As large investors ramped up their homebuying spree in the wake of the pandemic, an industry-aligned group launched a campaign to stop local governments from standing in the way.
The committee, Georgians for Quality Housing Options, donated more than $58,000 to state political candidates, according to campaign finance reports.
The group’s bill, which would have blocked local regulations of single-family rentals, didn’t receive a vote last year, but a version of the proposal resurfaced this week in the state Senate. And the question of who should regulate housing in Georgia — and how — remains a top issue as the 2023 state legislative session nears its halfway point.

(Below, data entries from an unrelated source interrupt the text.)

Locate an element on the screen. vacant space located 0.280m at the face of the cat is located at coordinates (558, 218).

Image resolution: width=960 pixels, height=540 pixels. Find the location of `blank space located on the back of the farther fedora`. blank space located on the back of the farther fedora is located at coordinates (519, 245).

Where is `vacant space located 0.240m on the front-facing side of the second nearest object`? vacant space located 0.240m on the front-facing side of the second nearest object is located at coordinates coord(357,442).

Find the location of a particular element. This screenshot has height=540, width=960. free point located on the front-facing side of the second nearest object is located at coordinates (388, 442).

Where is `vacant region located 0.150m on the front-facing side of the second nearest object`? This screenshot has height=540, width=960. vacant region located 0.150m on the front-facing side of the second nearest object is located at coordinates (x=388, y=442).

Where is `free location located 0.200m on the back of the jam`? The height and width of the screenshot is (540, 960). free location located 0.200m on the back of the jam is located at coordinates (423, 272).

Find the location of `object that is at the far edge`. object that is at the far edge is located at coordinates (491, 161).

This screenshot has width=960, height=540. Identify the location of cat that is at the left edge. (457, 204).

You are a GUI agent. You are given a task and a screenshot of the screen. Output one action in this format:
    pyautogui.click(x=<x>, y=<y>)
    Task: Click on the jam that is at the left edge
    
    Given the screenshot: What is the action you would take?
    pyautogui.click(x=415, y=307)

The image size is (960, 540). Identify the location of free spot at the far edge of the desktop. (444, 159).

On one side, homebuilders and investors want to make it easier to build new homes by eliminating many local regulations. On the other, local housing advocates say government agencies need more tools — not fewer — to hold out-of-state owners accountable and protect tenants from landlord abuses.
American Dream for Rent: Our Findings
Across the Sun Belt, investment firms are extracting wealth where families normally build it: the single-family home.
Since the Great Recession, large investors have snapped up more than 65,000 homes in metro Atlanta and converted them to rentals. And the flood of Wall Street cash is pushing homeownership out of reach for many middle-class families.
Last fall, more than 50 homebuilders, local officials, tenant advocates, lenders and academic experts testified before a legislative study committee. Their testimony painted a nuanced picture of what has ailed metro Atlanta’s housing market since the 2008 foreclosure crisis:
- Tight lending policies made it harder for people to buy.
- Local zoning rules dictating large lot sizes, ample parking and expensive construction materials made it costly to build.
- Taxes, permitting fees and supply chain disruptions during the pandemic tacked on higher costs still.
Over the next year, builders would need to add 72,400 new homes in metro Atlanta to keep up with demand. But only 13,000 are projected to be built in that time, housing research firm MarketNsight told the committee.
Investors capitalized on the supply shortage, scooping up more than 65,000 single-family homes across an 11-county area over the past decade, The Atlanta Journal-Constitution found. And as consumer choices have dwindled, would-be homebuyers have been priced out, only to be stuck renting from the same investors that outbid them with boundless cash.